======== Data to use ========
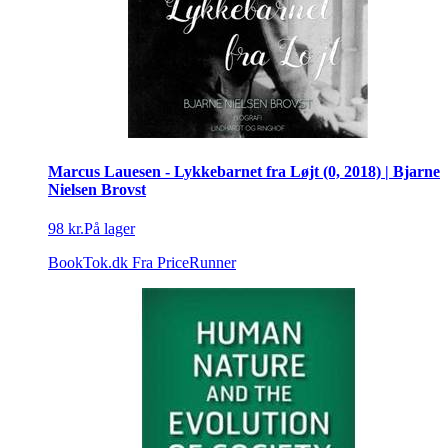
Marcus Lauesen - Lykkebarnet fra Løjt (0, 2018) | Bjarne
Nielsen Brovst
98 kr.
På lager
BookTok.dk
Fra PriceRunner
========
The problem >> Leave out the pictures and return every record word for word.

Task solution >>
Marcus Lauesen - Lykkebarnet fra Løjt (0, 2018) | Bjarne
Nielsen Brovst
98 kr.
På lager
BookTok.dk
Fra PriceRunner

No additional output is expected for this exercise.